(INSTRUCTIONS FOR THE TASK): Your answer should be the records, copied exactly, with the pictures removed.

(GIVEN DATA):
▽

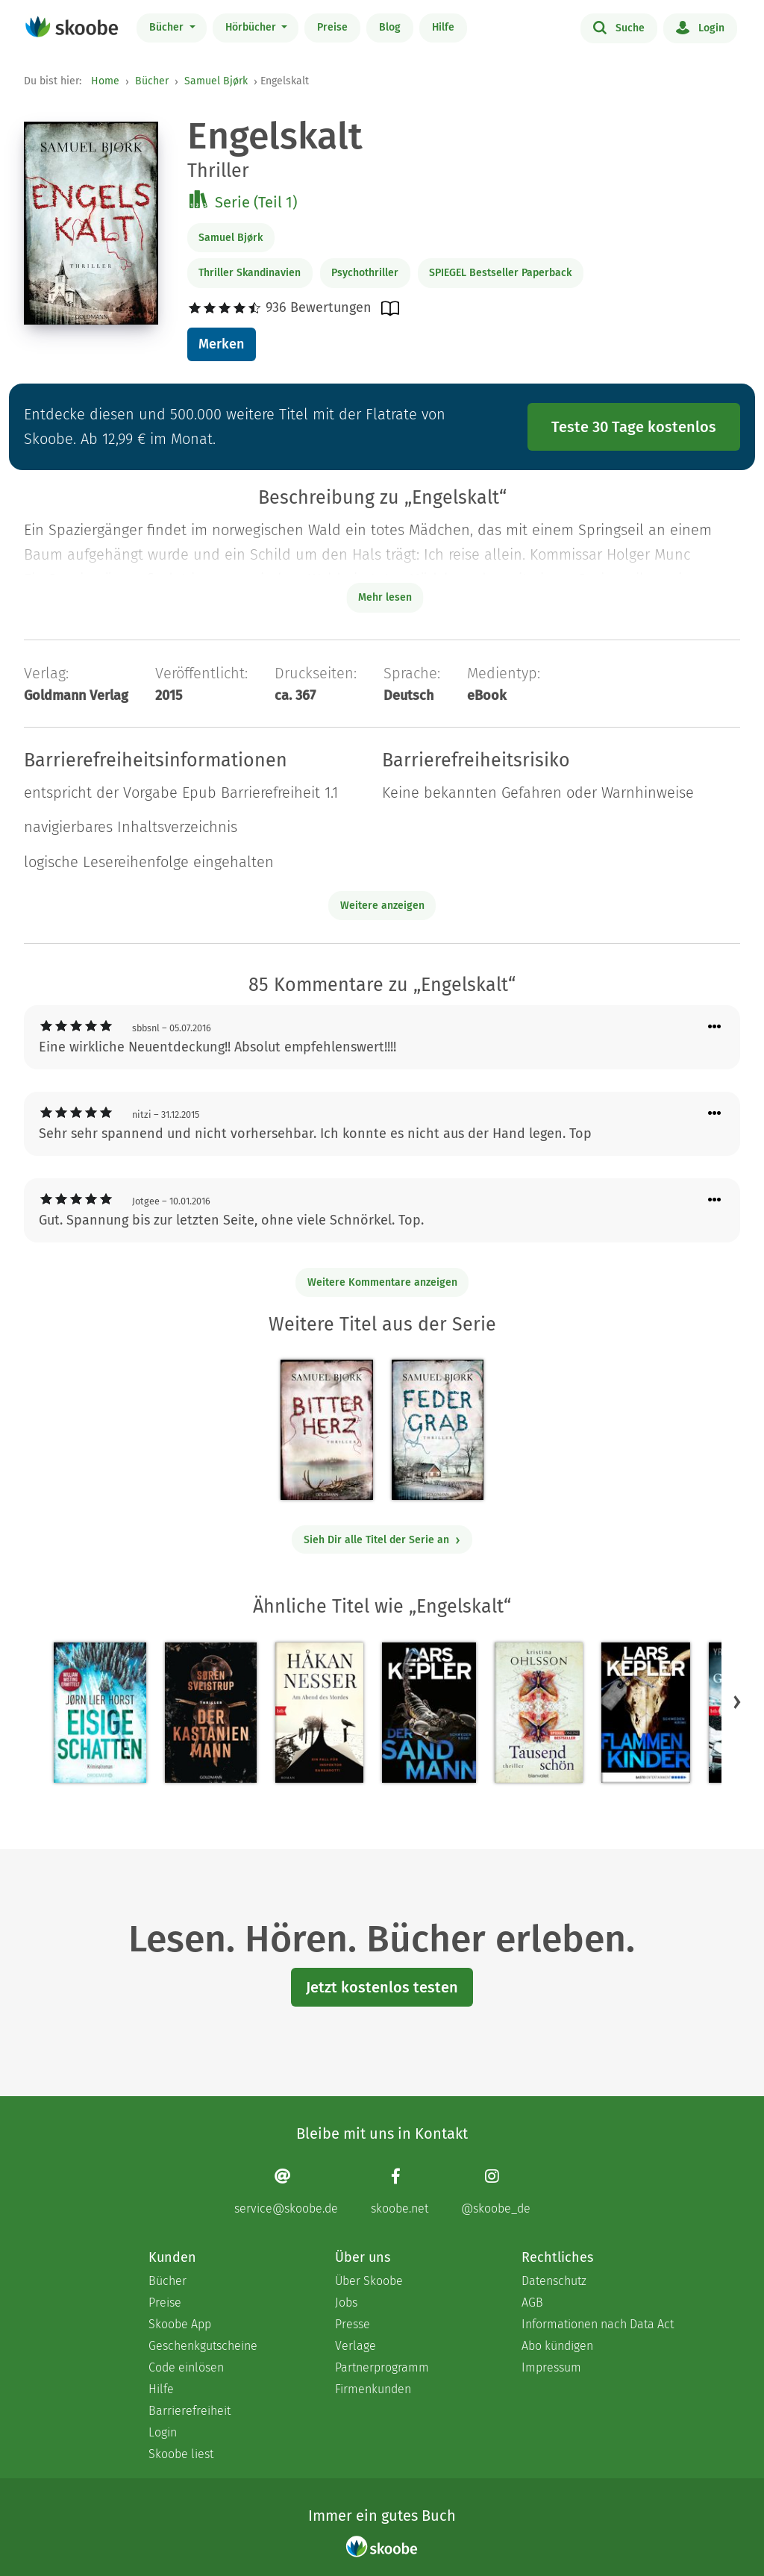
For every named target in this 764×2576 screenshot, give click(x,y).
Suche (619, 26)
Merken (221, 344)
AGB (532, 2302)
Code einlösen (186, 2367)
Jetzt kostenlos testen (382, 1987)
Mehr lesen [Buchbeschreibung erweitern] (385, 597)
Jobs (346, 2302)
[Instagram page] (495, 2191)
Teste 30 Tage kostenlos (633, 427)
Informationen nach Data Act (598, 2324)
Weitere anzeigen (382, 905)
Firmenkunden (373, 2389)
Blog (390, 27)
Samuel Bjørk (216, 81)
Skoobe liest (180, 2454)
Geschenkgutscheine (202, 2346)
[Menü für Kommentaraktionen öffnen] (714, 1027)
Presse (352, 2324)
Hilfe (443, 27)
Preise (332, 27)
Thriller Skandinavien (249, 272)
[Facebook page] (399, 2191)
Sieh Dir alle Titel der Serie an (382, 1540)
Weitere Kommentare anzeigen (382, 1282)
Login (700, 26)
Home (105, 81)
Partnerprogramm (382, 2367)
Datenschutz (554, 2281)
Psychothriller (364, 272)
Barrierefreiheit (189, 2411)
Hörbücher (252, 27)
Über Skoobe (369, 2281)
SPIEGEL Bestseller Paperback (500, 272)
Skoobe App (179, 2324)
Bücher (168, 27)
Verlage (355, 2346)
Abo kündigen (557, 2346)
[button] (737, 1701)
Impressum (551, 2367)
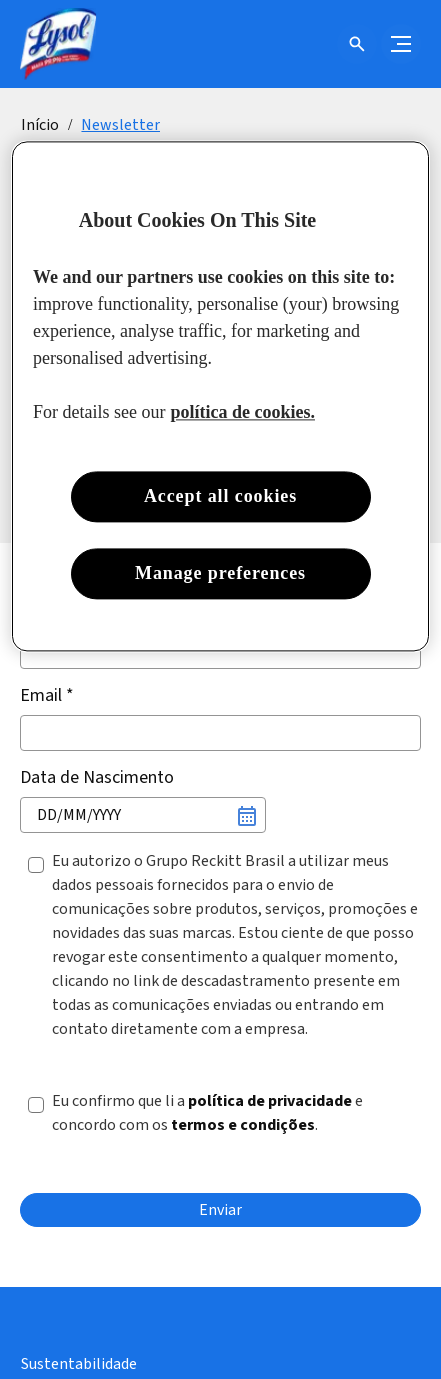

△

(ANSWER SECTION):
For every named target in this 764×2576 screenshot, give click(x,y).
Suche (619, 26)
Merken (221, 344)
AGB (532, 2302)
Code einlösen (186, 2367)
Jetzt kostenlos testen (382, 1987)
Mehr lesen [Buchbeschreibung erweitern] (385, 597)
Jobs (346, 2302)
[Instagram page] (495, 2191)
Teste 30 Tage kostenlos (633, 427)
Informationen nach Data Act (598, 2324)
Weitere anzeigen (382, 905)
Firmenkunden (373, 2389)
Blog (390, 27)
Samuel Bjørk (216, 81)
Skoobe liest (180, 2454)
Geschenkgutscheine (202, 2346)
[Menü für Kommentaraktionen öffnen] (714, 1027)
Presse (352, 2324)
Hilfe (443, 27)
Preise (332, 27)
Thriller Skandinavien (249, 272)
[Facebook page] (399, 2191)
Sieh Dir alle Titel der Serie an (382, 1540)
Weitere Kommentare anzeigen (382, 1282)
Login (700, 26)
Home (105, 81)
Partnerprogramm (382, 2367)
Datenschutz (554, 2281)
Psychothriller (364, 272)
Barrierefreiheit (189, 2411)
Hörbücher (252, 27)
Über Skoobe (369, 2281)
SPIEGEL Bestseller Paperback (500, 272)
Skoobe App (179, 2324)
Bücher (168, 27)
Verlage (355, 2346)
Abo kündigen (557, 2346)
[button] (737, 1701)
Impressum (551, 2367)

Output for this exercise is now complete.